Изменить стиль страницы

— Профессору известно больше?

— Рафулю?

— Нет, я о Джонатане.

Том пожал плечами.

— Насколько я знаю, он тоже специализируется на римской истории.

Метеорит прочертил себе дорогу высоко в небе и потух где-то на востоке.

— Загадай желание, — предложил Том.

— Тихо! — отозвалась Яара. — Давай насладимся моментом.

Он притянул ее к себе.

— Мне пришлось перерыть почти всю землю, прежде чем я наконец нашел тебя, и теперь никогда не отпущу.

Сумерки сменились ночью, но в Иерусалиме никогда не становилось по-настоящему темно. Всюду прожекторы освещали бесчисленные музеи и церкви города.

Яара мягко высвободилась из объятий Тома. На ней была лишь рубашка, которая доходила до бедер и не закрывала ее длинные, бронзовые от загара ноги. Том восхищенно присвистнул, когда она поднялась и пошла в комнату.

— Теперь я знаю, почему вы две тысячи лет назад кружили головы римлянам, — заметил он. — Рабыни из Иудеи уже тогда высоко котировались.

Она обернулась.

— Ты хочешь, чтобы сегодня ночью я стала твоей рабыней?

Том кивнул.

— Тебе бы это пошло, — ответила она и звонко рассмеялась.

Том раскинул руки.

— Иди ко мне, давай еще немного побудем здесь, снаружи, и насладимся ночью. Я хочу крепко обнимать тебя, всегда-всегда. — Он привлек ее к себе и стал целовать, и казалось, что он никогда не остановится.

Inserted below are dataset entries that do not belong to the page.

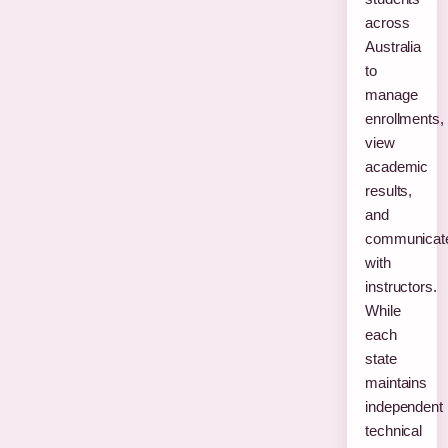
across
Australia
to
manage
enrollments,
view
academic
results,
and
communicat
with
instructors.
While
each
state
maintains
independent
technical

Иерусалим, музей Рокфеллера, Сулейман-стрит…

Джонатан Хоук наклонился к стеклянному гробу и посмотрел на мумифицированный труп, кожа которого казалась почти черной в красноватом искусственном свете. Все артефакты из могилы привезли в лабораторию в западном крыле музея Рокфеллера. Дорога в Тель-Авив была бы слишком долгой для трупа, так как высохшая кожа тамплиера едва ли пережила бы это путешествие. И потому профессор Хаим Рафуль арендовал маленькую лабораторию и склад в музее, до которого от места раскопок было меньше километра.

— Джонатан, — сказал Рафуль. — Это прекрасное зрелище. Даже после тысячных раскопок это всегда событие, от которого мурашки бегут по спине.

— К тому же труп весьма необычен, — резко добавил Джонатан Хоук.

Интонация его голоса насторожила Хаима Рафуля. Он обернулся к своему американскому коллеге.

— Как прикажете это понимать?

— Да ладно вам, Хаим, — возразил Хоук. — Только не надо делать вид, будто все это произошло совершенно случайно. Черепки, римский гарнизон, раскопки у горы Елеонской… Ведь это было просто прикрытием.

Хаим Рафуль пожал плечами.

— Я не понимаю.

Хоук указал на труп:

— Вот причина, по которой мы там копали, и вы знали, что мы наткнемся на могилу. Я видел это по вашим глазам. Вы пришли сюда исключительно ради могилы тамплиера. И все лишь ради того, чтобы найти эту злосчастную стенную тарелку и тем самым нанести Риму еще один болезненный удар. Ну, и когда вы собираетесь объявить о находке во всеуслышание, когда вы попросите журналистов собраться на пресс-конференцию? Уже завтра или только через несколько дней?

Хаим Рафуль подошел к Хоуку и попытался положить руку ему на плечо, но тот уклонился.

— Вы использовали меня, — продолжал Хоук. — Вы сделали меня своим орудием и заманили в Иерусалим, подсунув фальшивую информацию, и все для того, чтобы я нашел эту могилу, которую вы безуспешно искали до сих пор.

Хаим Рафуль сделал извиняющийся жест.

— У меня было только несколько черепков, ничего серьезного. Только несколько неопределенных намеков. Джонатан, вы один из лучших археологов нашего времени, и ваша группа проделала замечательную работу, я в большом долгу перед вами. Но я не дал вам ни одной фальшивки. Две тысячи лет назад у подножия горы Елеонской располагался римский гарнизон. Считайте могилу тамплиера бесплатным довеском. Копайте дальше, отрывайте гарнизон — а я уже получил то, что хотел. Мы оба должны быть довольны, разве нет?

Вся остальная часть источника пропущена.